À l'approche des élections péruviennes, Keiko Fujimori, la candidate de droite, se positionne comme la favorite. Dans une interview accordée à l'AFP, elle a affirmé son intention d'expulser les migrants en situation irrégulière et d'attirer des investissements américains pour soutenir l'économie du pays.
Fujimori, qui a déjà tenté sa chance à la présidence trois fois auparavant, évoque un plan ambitieux pour rétablir la sécurité dans un pays particulièrement touché par la criminalité.
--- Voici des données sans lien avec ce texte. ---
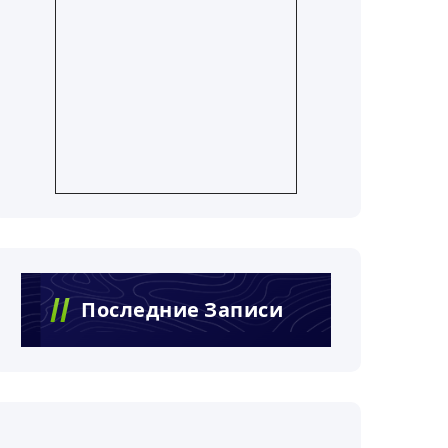
Последние Записи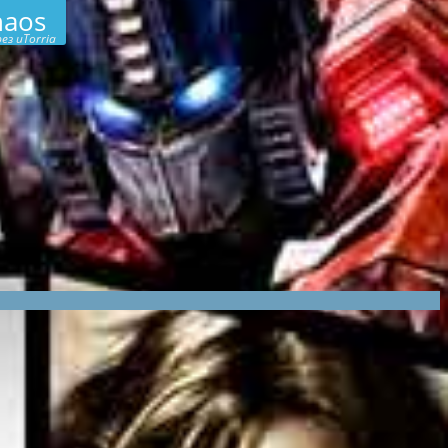
haos
ез uTorria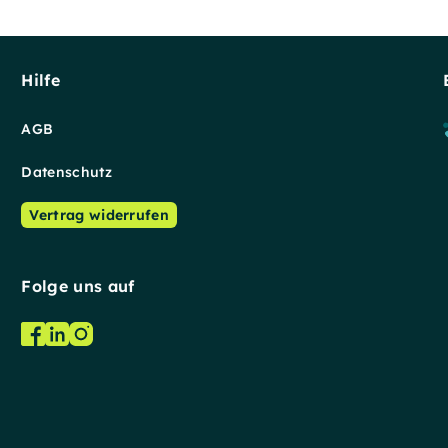
Hilfe
AGB
Datenschutz
Vertrag widerrufen
Folge uns auf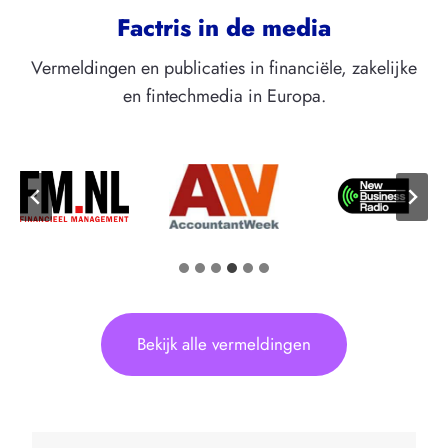
Factris in de media
Vermeldingen en publicaties in financiële, zakelijke
en fintechmedia in Europa.
Bekijk alle vermeldingen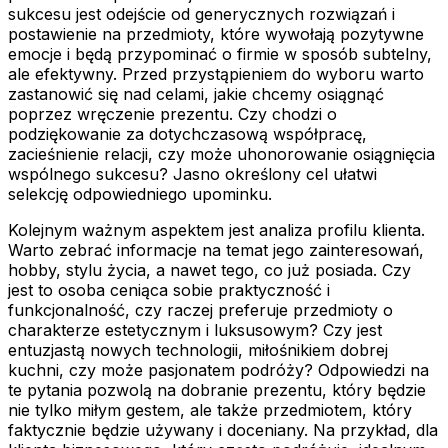
sukcesu jest odejście od generycznych rozwiązań i
postawienie na przedmioty, które wywołają pozytywne
emocje i będą przypominać o firmie w sposób subtelny,
ale efektywny. Przed przystąpieniem do wyboru warto
zastanowić się nad celami, jakie chcemy osiągnąć
poprzez wręczenie prezentu. Czy chodzi o
podziękowanie za dotychczasową współpracę,
zacieśnienie relacji, czy może uhonorowanie osiągnięcia
wspólnego sukcesu? Jasno określony cel ułatwi
selekcję odpowiedniego upominku.
Kolejnym ważnym aspektem jest analiza profilu klienta.
Warto zebrać informacje na temat jego zainteresowań,
hobby, stylu życia, a nawet tego, co już posiada. Czy
jest to osoba ceniąca sobie praktyczność i
funkcjonalność, czy raczej preferuje przedmioty o
charakterze estetycznym i luksusowym? Czy jest
entuzjastą nowych technologii, miłośnikiem dobrej
kuchni, czy może pasjonatem podróży? Odpowiedzi na
te pytania pozwolą na dobranie prezentu, który będzie
nie tylko miłym gestem, ale także przedmiotem, który
faktycznie będzie używany i doceniany. Na przykład, dla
Elle se rapproche de Washington et des dirigeants conservateurs de la région, notamment en Argentine, au Chili, en Équateur et en Bolivie.
En réponse à la montée des tensions entre les États-Unis et la Chine en Amérique latine, elle a affirmé : "Mon rôle sera d’encourager les États-Unis à s’investir de nouveau dans l’économie péruvienne". Fujimori souhaite également inciter l'Europe à renforcer ses relations avec le Pérou.
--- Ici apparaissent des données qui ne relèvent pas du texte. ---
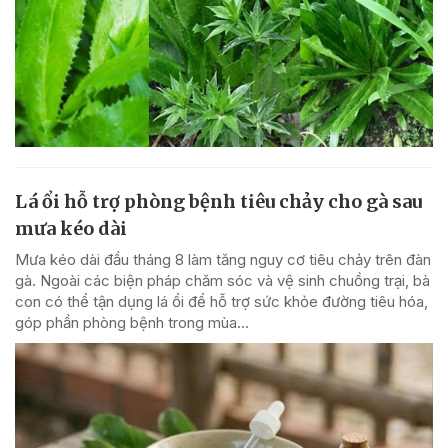
Lá ổi hỗ trợ phòng bệnh tiêu chảy cho gà sau
mưa kéo dài
Mưa kéo dài đầu tháng 8 làm tăng nguy cơ tiêu chảy trên đàn
gà. Ngoài các biện pháp chăm sóc và vệ sinh chuồng trại, bà
con có thể tận dụng lá ổi để hỗ trợ sức khỏe đường tiêu hóa,
góp phần phòng bệnh trong mùa...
Avec des investissements chinois massifs dans le pays, elle semble déterminée à modifier cette dynamique. "L'Amérique latine évolue vers un modèle qui privilégie la liberté et la sécurité", a-t-elle ajouté, faisant référence à l'élection de dirigeants de droite dans la région.
Keiko Fujimori, fille de l'ancien président Alberto Fujimori, aborde sa campagne avec une promesse claire : endiguer la montée de l'insécurité, qu'elle lie directement à l'immigration illégale.
"Nous expulserons les ressortissants en situation irrégulière", a-t-elle promis, tout en affirmant vouloir déployer l’armée pour contrôler les prisons et réformer le système judiciaire.
Elle a également proposé la création d’un "corridor humanitaire" pour permettre aux Vénézuéliens en situation irrégulière de retourner chez eux, tout en insistant sur le renforcement des frontières et le retour des "juges sans visage", une méthode controversée employée durant le mandat de son père.
Le contexte politique du Pérou est délicat, marqué par une instabilité persistante. Le pays a connu huit présidents en dix ans, et les Péruviens s’apprêtent à élire leurs représentants au Parlement, dans le cadre du rétablissement d’un système bicaméral, une première depuis des décennies.
À quelques jours des élections, Keiko Fujimori est suivie de près dans les sondages par plusieurs concurrents, dont l'humoriste Carlos Alvarez et l'ultraconservateur Rafael Lopez Aliaga, soulevant ainsi des enjeux cruciaux pour l'avenir du Pérou.